JEWISH LAW AND TRADITION
Given Dali’s views on Hitler and Franco, it may be surprising to learn that he produced a series called Aliyah, the Rebirth of Israel, a set of twenty-five mixed-media paintings commissioned in 1967 by Shorewood Publishers to be issued in honor of Israel’s 20th anniversary. Displaying remarkable sensitivity and understanding and a keen grasp of the immutable connection between Jews, the Torah, and Eretz Yisrael, the series highlights biblical verses and important moments in Jewish history. Consistent with his preference for this type of commission, Dalí executed his mixed-media paintings in gouache, watercolor, and Indian ink on paper, which he then reproduced as lithographs and published in a limited edition of 250 sets, which included a letter of introduction by Ben Gurion.
The April 1968 issue of Hadassah Magazine marking Israel’s 20th anniversary described Dali’s Aliyah series as:
An epic history of the return of the Jewish people to their homeland – expressed in 25 bold, dramatic, yet sensitive drawings, sketches and watercolor paintings by the surrealist master, Salvador Dali – will shortly be added to the art treasure of Israel and museums and collectors throughout the world. Appropriately titled “Aliyah, The Rebirth of Israel,” the series of paintings captures the spirit of the Jews from the first days of the exile and for nearly 2,000 years in the diaspora until their final return to their cherished soil of Israel.

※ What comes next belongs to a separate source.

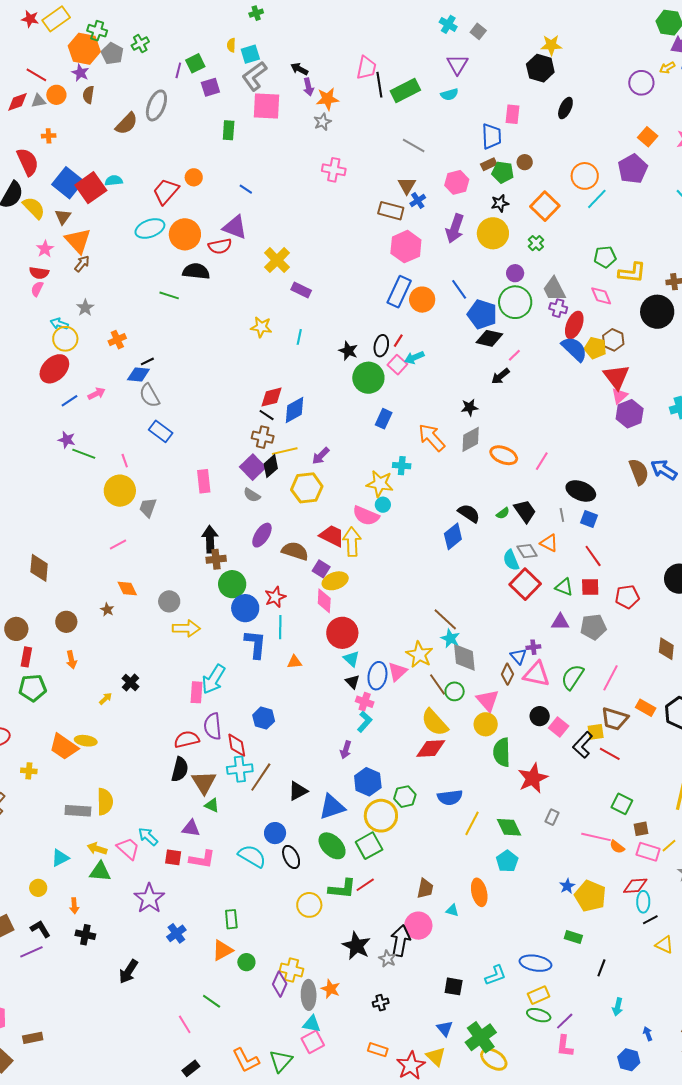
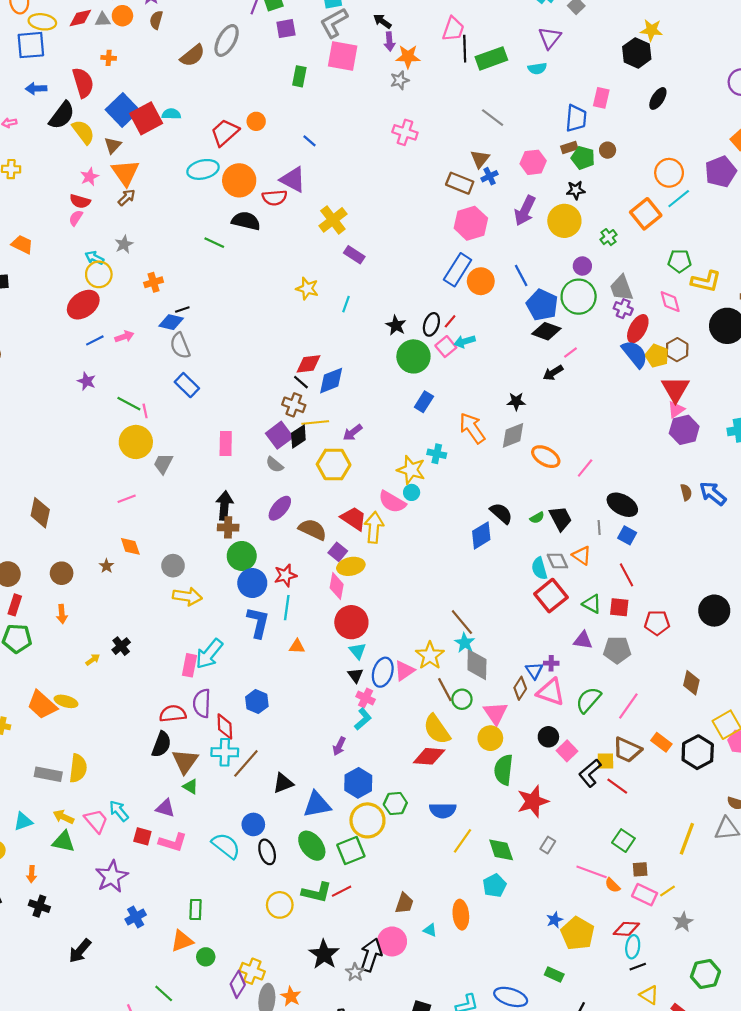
orange square: (545, 206) -> (646, 214), moved
green line: (84, 454) -> (129, 404), moved
brown semicircle: (639, 472) -> (686, 492), size x0.6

Embracing a wide spectrum of moods, from gaiety to deep drama to stark tragedy, it culminates in the ultimate triumph of justice and the joyous restoration of the nation. The world premiere exhibit of the series is scheduled for April 1 at the Gallery of Modern Art (Huntington Hartford Museum) in New York, for the benefit of Bonds for Israel. Following 20 days of public showing, lithographs of the set will go on view in Israel and in leading cities of the United States and Europe. Commissioned by Shorewood Publishers, a New York firm noted for publications of art, Dali devoted two years to the completion of this monumental task.
His chronicles of the people are clearly stamped with his own unique poetic expression. Some are extremely lyrical, others sweeping and epic . . . According to Shorewood, following sale of the original paintings, 250 sets of lithographs will be made available to leading museums and individual collectors. Portfolio No. 1 will be presented as a gift to the Israel Museum in Jerusalem where an exhibit of all the originals is slated to coincide with the celebration of the 20th anniversary of Israel’s independence.
According to the Salvador Dalí Foundation website, his motive was “to illustrate the various meanings of the Hebrew word ‘Aliyah,’ which means literally ‘migration to the land of Israel,’ [and] the artist took inspiration from the Old Testament as well as contemporary history.” But had he really developed over time a sincere connection to Judaism and empathy for Zionism, or was the Aliyah series merely the artist’s attempt to build a Jewish market and exploit Jews for commercial benefit? Some art historians suggest that he may have had a change of heart when he saw biblical prophecies coming to life with the rebirth of Israel and thereafter, and others argue that he may have been adding to his mystique, generating attention, and reaping financial gain. At the end of the day, it is impossible to ascertain the truth of what motivated him.